I learned a lot from the WDVL and webreference.com back in the day. I'm a little surprised that they're still hanging in there, but they are.
posted by rodii at 7:01 PM on March 6, 2002

That was the day I also visited BrowserWatch all the time, in the heyday of the browser wars. It's still happening too, though it looks like the original proprietor is gone.

Cnet is the original home of cheese on the web. Even before they registered news.com, they made it big, uh, repurposing other people's content. When they started up builder.com, browsers.com. download.com, shareware.com, and their host of semi-lookalike brethren, the repackaged cheese just overflowed. I never really understood why people went there.
posted by rodii at 7:08 PM on March 6, 2002

WebMonkey still occasionally has good stuff, I continually get useful information from A List Apart, and the unfortunately-named WebmasterBase has some good articles.
posted by kirkaracha at 7:18 PM on March 6, 2002

evolt & w3schools.com are good resources too.
posted by riffola at 8:04 PM on March 6, 2002

Devshed is really good for your coding pleasure.
posted by geoff. at 9:30 PM on March 6, 2002

try:posted by panopticon at 11:07 PM on March 6, 2002

Webmonkey was my choice when I had to learn PHP and ASP very fast. They have some good basic tutorials.
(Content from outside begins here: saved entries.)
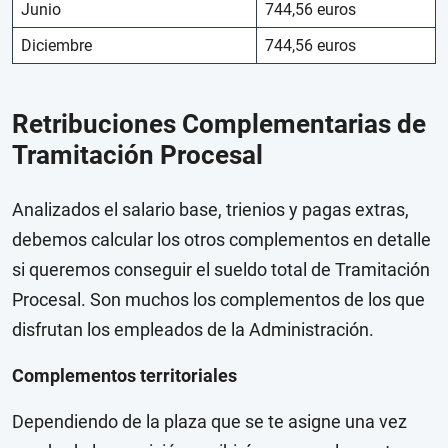
Junio
744,56 euros
Diciembre
744,56 euros
Retribuciones Complementarias de
Tramitación Procesal
Analizados el salario base, trienios y pagas extras,
debemos calcular los otros complementos en detalle
si queremos conseguir el sueldo total de Tramitación
Procesal. Son muchos los complementos de los que
disfrutan los empleados de la Administración.
Complementos territoriales
Dependiendo de la plaza que se te asigne una vez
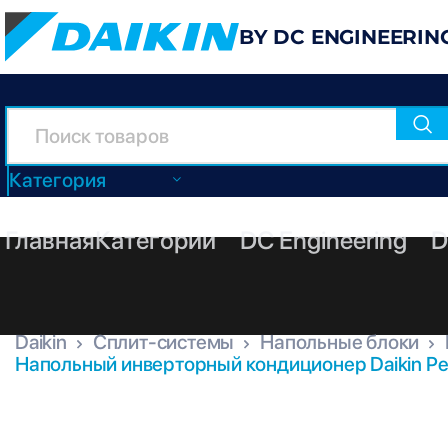
BY DC ENGINEERIN
Категория
Главная
Категории
DC Engineering
D
Daikin
Сплит-системы
Напольные блоки
Напольный инверторный кондиционер Daikin P
FVXM35A9 + RXM35A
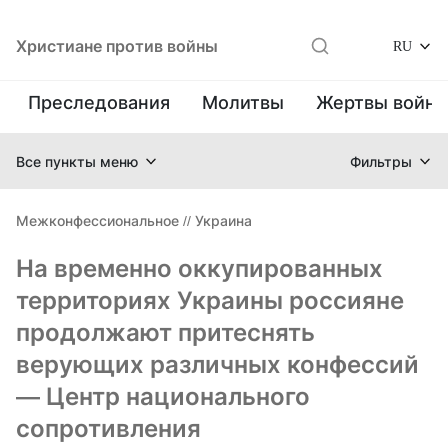
Христиане против войны
RU
Преследования
Молитвы
Жертвы войн
Все пункты меню
Фильтры
Межконфессиональное
//
Украина
На временно оккупированных
территориях Украины россияне
продолжают притеснять
верующих различных конфессий
— Центр национального
сопротивления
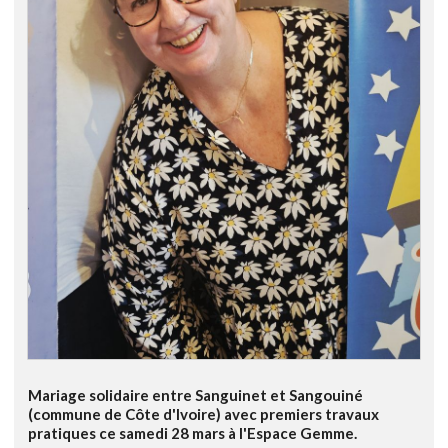
Mariage solidaire entre Sanguinet et Sangouiné
(commune de Côte d'Ivoire) avec premiers travaux
pratiques ce samedi 28 mars à l'Espace Gemme.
Also, for ASP, you can try 4guysfromrolla. They had content ranging from basic to advanced and several helpfull links.
posted by rexgregbr at 3:40 AM on March 7, 2002

ZdNet devhead/developer was very good, and then CNet took it over and made it crap...
posted by wibbler at 11:05 AM on March 7, 2002

It looks a bit like TechRepublic in drag. CNet bought them a while back, and, you guessed it, went downhill quality wise.